Task item: Transcribe exactly everything in the data below from the line containing "gevangen ouder zo snel mogelijk uit de kast" down to the line containing "العقود الوهمية للعمل", both lines included and nothing further.
________
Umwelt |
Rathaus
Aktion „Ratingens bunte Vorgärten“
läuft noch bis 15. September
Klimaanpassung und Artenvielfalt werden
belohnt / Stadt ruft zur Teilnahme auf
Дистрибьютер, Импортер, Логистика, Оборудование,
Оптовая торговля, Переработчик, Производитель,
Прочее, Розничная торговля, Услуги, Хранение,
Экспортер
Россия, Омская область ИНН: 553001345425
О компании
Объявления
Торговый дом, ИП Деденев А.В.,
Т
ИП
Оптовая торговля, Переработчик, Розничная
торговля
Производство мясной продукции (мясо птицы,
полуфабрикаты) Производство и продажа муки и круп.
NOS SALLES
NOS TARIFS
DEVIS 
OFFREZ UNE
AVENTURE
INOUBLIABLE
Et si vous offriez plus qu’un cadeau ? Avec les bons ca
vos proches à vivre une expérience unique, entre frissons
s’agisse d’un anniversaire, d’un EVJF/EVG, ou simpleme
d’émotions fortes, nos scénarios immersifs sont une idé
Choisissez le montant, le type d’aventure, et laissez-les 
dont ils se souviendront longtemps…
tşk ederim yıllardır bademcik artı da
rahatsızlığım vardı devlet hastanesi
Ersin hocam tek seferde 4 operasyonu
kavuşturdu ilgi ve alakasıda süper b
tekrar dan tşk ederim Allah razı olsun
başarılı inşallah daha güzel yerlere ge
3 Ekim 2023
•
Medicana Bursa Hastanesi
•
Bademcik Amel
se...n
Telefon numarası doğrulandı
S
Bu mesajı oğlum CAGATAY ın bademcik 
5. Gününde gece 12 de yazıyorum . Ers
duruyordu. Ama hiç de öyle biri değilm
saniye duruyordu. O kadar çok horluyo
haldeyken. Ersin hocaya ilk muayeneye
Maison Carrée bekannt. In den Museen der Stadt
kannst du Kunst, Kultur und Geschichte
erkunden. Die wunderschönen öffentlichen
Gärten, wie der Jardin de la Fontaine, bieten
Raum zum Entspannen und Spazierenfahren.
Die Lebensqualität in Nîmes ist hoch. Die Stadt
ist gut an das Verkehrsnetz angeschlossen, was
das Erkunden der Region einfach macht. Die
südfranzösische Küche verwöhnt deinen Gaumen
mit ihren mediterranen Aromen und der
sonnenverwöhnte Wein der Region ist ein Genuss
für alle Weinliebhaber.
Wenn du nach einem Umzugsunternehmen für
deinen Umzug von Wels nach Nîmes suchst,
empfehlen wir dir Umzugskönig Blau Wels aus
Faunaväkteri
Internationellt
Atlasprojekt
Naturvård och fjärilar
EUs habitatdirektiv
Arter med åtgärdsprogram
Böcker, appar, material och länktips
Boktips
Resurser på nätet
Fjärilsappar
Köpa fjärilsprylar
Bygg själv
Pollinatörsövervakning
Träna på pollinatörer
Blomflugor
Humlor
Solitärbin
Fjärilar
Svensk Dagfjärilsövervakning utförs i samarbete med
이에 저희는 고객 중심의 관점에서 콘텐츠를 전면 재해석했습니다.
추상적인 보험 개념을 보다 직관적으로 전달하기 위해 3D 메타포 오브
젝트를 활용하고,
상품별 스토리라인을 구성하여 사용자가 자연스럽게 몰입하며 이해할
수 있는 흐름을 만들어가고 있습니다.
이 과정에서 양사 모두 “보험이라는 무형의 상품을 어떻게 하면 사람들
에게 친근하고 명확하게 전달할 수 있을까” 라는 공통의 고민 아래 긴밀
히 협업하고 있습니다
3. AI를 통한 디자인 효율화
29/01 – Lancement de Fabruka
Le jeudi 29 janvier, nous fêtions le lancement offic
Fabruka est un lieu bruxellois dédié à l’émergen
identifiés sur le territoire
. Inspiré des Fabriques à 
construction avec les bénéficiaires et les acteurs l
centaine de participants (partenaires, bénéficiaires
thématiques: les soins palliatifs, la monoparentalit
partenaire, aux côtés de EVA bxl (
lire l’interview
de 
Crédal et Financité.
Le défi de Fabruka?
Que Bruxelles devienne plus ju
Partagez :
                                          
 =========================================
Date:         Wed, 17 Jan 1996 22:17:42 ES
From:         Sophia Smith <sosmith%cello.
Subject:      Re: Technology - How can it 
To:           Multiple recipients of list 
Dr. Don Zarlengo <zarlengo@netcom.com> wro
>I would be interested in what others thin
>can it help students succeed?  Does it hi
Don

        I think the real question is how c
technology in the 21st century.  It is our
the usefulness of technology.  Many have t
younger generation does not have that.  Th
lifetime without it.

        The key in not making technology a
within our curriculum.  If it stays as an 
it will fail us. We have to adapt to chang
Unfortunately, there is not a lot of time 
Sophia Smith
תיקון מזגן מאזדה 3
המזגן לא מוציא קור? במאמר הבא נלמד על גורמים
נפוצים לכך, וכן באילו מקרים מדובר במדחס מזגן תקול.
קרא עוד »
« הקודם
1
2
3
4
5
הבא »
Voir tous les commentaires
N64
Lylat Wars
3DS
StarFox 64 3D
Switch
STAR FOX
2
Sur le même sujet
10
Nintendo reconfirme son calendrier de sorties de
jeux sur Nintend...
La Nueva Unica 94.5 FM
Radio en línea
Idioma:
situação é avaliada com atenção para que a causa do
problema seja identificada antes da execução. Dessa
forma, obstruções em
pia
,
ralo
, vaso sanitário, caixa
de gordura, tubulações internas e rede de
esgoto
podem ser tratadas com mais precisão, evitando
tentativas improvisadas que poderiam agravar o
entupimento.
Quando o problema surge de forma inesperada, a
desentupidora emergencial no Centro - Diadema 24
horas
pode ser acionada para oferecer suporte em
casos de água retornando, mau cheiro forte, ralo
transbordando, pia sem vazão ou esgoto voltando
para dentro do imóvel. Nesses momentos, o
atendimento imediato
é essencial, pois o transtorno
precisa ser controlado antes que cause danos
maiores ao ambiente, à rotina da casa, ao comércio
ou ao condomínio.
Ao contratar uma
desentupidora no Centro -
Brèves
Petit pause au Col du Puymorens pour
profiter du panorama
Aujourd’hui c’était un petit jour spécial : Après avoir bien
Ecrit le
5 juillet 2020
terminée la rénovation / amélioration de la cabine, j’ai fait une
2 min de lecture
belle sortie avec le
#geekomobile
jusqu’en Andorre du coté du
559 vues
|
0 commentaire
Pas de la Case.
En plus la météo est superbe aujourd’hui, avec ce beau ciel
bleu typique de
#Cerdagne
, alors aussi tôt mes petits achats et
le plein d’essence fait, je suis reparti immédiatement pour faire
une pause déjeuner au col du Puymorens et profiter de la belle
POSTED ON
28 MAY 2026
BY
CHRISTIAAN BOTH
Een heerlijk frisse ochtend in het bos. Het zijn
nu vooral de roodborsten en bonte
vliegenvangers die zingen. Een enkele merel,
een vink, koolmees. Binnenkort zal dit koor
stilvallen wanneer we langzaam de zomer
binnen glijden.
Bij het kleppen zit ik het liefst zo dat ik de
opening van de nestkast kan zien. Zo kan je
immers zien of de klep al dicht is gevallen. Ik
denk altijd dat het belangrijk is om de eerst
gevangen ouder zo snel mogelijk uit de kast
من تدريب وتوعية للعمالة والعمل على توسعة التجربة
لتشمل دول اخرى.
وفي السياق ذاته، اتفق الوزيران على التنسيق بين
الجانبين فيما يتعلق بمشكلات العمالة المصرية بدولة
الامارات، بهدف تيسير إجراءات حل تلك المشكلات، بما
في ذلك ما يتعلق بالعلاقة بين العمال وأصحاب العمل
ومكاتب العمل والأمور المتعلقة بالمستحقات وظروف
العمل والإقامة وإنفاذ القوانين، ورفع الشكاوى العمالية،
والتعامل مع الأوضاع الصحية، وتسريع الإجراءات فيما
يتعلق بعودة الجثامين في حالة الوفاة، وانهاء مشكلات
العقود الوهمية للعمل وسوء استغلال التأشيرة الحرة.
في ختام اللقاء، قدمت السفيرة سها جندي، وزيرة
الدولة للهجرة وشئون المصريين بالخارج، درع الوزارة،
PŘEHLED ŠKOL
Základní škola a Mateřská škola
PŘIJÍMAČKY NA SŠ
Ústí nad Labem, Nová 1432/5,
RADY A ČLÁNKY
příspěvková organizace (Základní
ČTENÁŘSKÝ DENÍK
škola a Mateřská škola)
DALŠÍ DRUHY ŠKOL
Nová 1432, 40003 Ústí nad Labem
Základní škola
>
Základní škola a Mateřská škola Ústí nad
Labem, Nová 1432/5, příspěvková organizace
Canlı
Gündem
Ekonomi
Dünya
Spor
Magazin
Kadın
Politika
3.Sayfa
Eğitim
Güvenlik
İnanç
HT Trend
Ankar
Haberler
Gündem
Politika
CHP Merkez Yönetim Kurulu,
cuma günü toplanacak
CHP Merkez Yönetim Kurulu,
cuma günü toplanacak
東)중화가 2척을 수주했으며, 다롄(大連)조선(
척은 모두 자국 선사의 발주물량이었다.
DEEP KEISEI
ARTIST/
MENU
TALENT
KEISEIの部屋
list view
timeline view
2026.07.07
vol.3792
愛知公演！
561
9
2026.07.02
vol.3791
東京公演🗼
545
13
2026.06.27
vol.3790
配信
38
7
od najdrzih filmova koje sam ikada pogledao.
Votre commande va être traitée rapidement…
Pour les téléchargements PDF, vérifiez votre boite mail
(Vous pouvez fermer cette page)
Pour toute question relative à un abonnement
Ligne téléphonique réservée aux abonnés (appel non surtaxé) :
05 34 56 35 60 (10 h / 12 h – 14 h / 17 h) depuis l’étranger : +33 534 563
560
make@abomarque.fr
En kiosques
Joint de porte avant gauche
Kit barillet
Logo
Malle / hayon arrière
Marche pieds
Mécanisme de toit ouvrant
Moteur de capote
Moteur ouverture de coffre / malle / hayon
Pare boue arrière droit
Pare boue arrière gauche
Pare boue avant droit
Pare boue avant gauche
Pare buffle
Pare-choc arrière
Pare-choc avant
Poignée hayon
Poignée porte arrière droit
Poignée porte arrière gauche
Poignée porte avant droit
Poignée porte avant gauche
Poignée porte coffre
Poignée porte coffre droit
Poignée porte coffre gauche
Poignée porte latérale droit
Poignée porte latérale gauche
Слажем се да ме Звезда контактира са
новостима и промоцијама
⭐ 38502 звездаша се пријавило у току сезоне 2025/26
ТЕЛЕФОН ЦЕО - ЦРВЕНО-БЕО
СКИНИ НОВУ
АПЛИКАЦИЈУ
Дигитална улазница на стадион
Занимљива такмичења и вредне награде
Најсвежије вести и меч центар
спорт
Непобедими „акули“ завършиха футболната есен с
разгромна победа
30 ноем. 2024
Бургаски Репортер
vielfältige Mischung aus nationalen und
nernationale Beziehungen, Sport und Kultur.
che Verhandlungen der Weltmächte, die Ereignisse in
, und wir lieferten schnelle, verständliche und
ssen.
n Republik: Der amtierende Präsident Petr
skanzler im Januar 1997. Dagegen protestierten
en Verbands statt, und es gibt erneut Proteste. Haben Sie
________
Exercise solution:
gevangen ouder zo snel mogelijk uit de kast
من تدريب وتوعية للعمالة والعمل على توسعة التجربة
لتشمل دول اخرى.
وفي السياق ذاته، اتفق الوزيران على التنسيق بين
الجانبين فيما يتعلق بمشكلات العمالة المصرية بدولة
الامارات، بهدف تيسير إجراءات حل تلك المشكلات، بما
في ذلك ما يتعلق بالعلاقة بين العمال وأصحاب العمل
ومكاتب العمل والأمور المتعلقة بالمستحقات وظروف
العمل والإقامة وإنفاذ القوانين، ورفع الشكاوى العمالية،
والتعامل مع الأوضاع الصحية، وتسريع الإجراءات فيما
يتعلق بعودة الجثامين في حالة الوفاة، وانهاء مشكلات
العقود الوهمية للعمل وسوء استغلال التأشيرة الحرة.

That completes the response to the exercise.